* _Task description_
What you produce should be an exact transcription of the data, minus any pictures.

(Excerpts from a dataset)
====
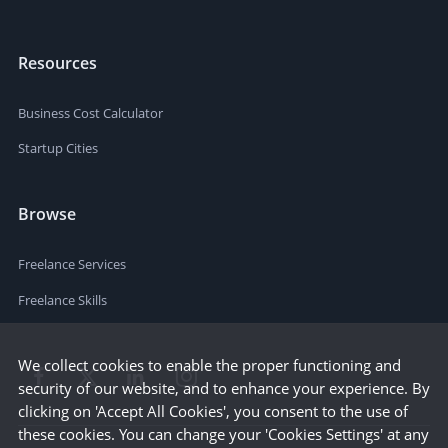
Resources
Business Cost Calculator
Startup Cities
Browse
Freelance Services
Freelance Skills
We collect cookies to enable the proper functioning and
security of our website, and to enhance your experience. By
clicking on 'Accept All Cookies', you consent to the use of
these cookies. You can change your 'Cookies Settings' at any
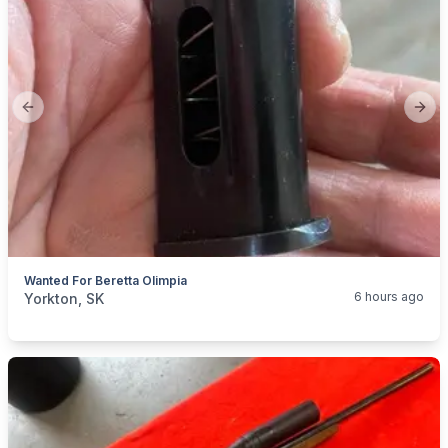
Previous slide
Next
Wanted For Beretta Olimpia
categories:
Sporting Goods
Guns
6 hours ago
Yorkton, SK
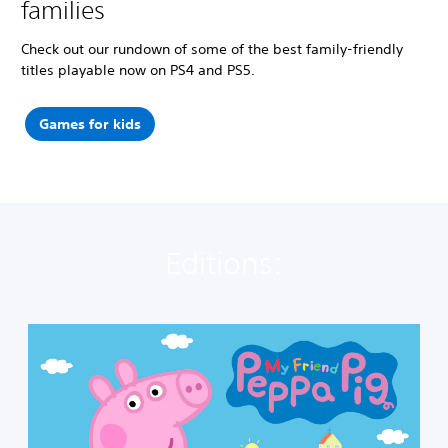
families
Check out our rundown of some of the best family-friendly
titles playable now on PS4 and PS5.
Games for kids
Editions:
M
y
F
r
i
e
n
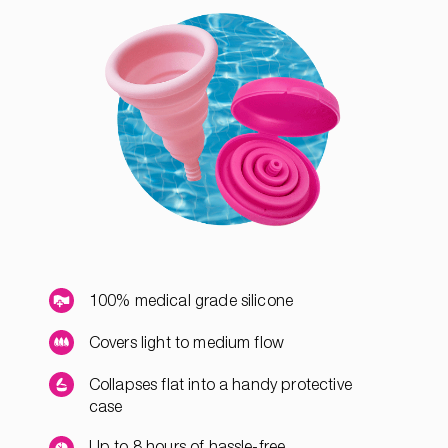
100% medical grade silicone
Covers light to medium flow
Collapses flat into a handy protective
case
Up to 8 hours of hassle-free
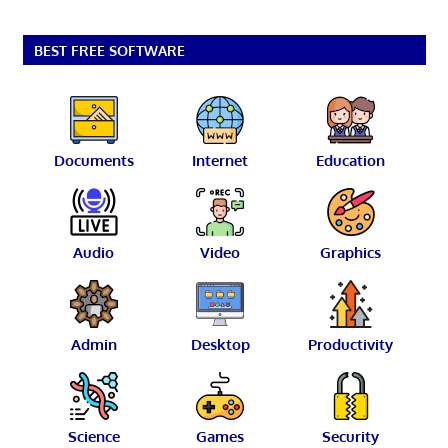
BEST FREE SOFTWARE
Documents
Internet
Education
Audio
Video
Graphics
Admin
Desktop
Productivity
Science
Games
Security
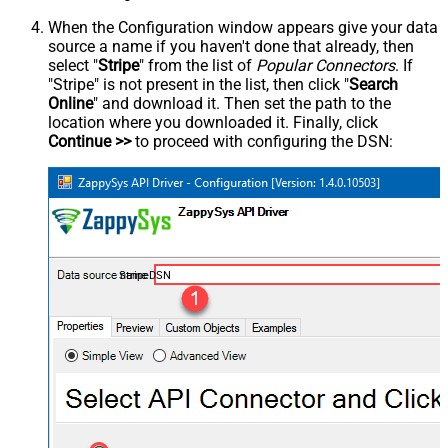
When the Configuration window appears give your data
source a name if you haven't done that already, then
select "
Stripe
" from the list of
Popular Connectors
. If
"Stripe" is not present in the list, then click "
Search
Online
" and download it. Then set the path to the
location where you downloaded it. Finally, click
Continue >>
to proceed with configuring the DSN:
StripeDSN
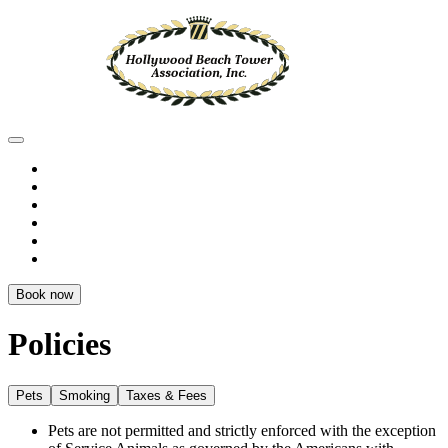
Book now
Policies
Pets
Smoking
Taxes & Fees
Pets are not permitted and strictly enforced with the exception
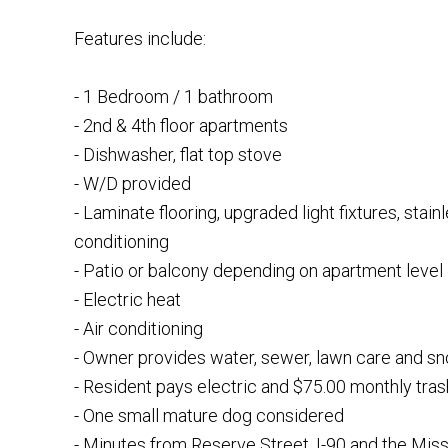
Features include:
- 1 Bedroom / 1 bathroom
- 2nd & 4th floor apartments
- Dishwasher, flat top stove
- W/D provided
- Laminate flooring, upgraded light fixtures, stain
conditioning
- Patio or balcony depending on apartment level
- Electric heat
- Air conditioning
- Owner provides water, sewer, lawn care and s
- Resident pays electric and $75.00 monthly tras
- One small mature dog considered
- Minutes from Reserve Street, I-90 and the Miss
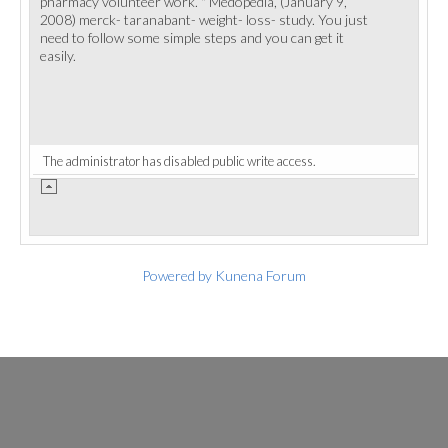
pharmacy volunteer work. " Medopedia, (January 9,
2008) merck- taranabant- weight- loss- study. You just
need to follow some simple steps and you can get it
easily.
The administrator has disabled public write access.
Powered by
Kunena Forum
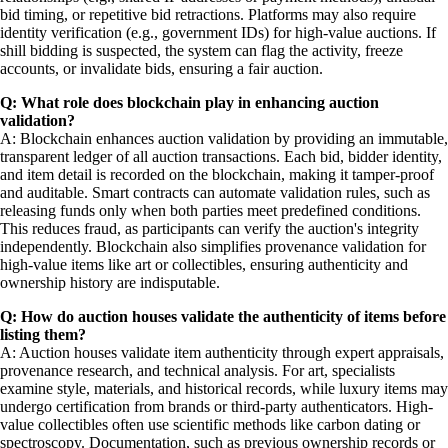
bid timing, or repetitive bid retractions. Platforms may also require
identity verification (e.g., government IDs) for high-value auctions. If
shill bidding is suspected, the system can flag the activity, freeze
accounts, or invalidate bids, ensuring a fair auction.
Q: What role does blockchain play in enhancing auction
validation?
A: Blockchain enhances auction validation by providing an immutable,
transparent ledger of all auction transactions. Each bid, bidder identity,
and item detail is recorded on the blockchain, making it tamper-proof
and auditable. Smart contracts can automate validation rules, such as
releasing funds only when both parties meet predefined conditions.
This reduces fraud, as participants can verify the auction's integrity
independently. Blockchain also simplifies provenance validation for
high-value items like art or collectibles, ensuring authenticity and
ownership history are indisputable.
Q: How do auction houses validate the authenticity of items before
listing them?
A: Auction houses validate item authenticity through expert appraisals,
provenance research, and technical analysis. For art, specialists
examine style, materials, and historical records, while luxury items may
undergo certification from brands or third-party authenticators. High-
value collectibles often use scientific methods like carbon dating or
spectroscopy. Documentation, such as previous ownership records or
====
* _Result for this exercise_
Resources
Business Cost Calculator
Startup Cities
Browse
Freelance Services
Freelance Skills
We collect cookies to enable the proper functioning and
security of our website, and to enhance your experience. By
clicking on 'Accept All Cookies', you consent to the use of
these cookies. You can change your 'Cookies Settings' at any
Previous slide
Next
Wanted For Beretta Olimpia
categories:
Sporting Goods
Guns
6 hours ago
Yorkton, SK
families
Check out our rundown of some of the best family-friendly
titles playable now on PS4 and PS5.
Games for kids
Editions:
M
y
F
r
i
e
n
100% medical grade silicone
Covers light to medium flow
Collapses flat into a handy protective
case
Up to 8 hours of hassle-free
BEST FREE SOFTWARE
Documents
Internet
Education
Audio
Video
Graphics
Admin
Desktop
Productivity
Science
Games
Security
When the Configuration window appears give your data
source a name if you haven't done that already, then
select "
Stripe
" from the list of
Popular Connectors
. If
"Stripe" is not present in the list, then click "
Search
Online
" and download it. Then set the path to the
location where you downloaded it. Finally, click
Continue >>
to proceed with configuring the DSN:
StripeDSN
Book now
Policies
Pets
Smoking
Taxes & Fees
Pets are not permitted and strictly enforced with the exception
Features include:
- 1 Bedroom / 1 bathroom
- 2nd & 4th floor apartments
- Dishwasher, flat top stove
- W/D provided
- Laminate flooring, upgraded light fixtures, stain
conditioning
- Patio or balcony depending on apartment level
- Electric heat
- Air conditioning
- Owner provides water, sewer, lawn care and s
- Resident pays electric and $75.00 monthly tras
- One small mature dog considered
- Minutes from Reserve Street, I-90 and the Miss
pharmacy volunteer work. " Medopedia, (January 9,
2008) merck- taranabant- weight- loss- study. You just
need to follow some simple steps and you can get it
easily.
The administrator has disabled public write access.
Powered by
Kunena Forum
bid timing, or repetitive bid retractions. Platforms may also require
identity verification (e.g., government IDs) for high-value auctions. If
shill bidding is suspected, the system can flag the activity, freeze
accounts, or invalidate bids, ensuring a fair auction.
Q: What role does blockchain play in enhancing auction
validation?
A: Blockchain enhances auction validation by providing an immutable,
transparent ledger of all auction transactions. Each bid, bidder identity,
and item detail is recorded on the blockchain, making it tamper-proof
and auditable. Smart contracts can automate validation rules, such as
releasing funds only when both parties meet predefined conditions.
This reduces fraud, as participants can verify the auction's integrity
independently. Blockchain also simplifies provenance validation for
high-value items like art or collectibles, ensuring authenticity and
ownership history are indisputable.
Q: How do auction houses validate the authenticity of items before
listing them?
A: Auction houses validate item authenticity through expert appraisals,
provenance research, and technical analysis. For art, specialists
examine style, materials, and historical records, while luxury items may
undergo certification from brands or third-party authenticators. High-
value collectibles often use scientific methods like carbon dating or
spectroscopy. Documentation, such as previous ownership records or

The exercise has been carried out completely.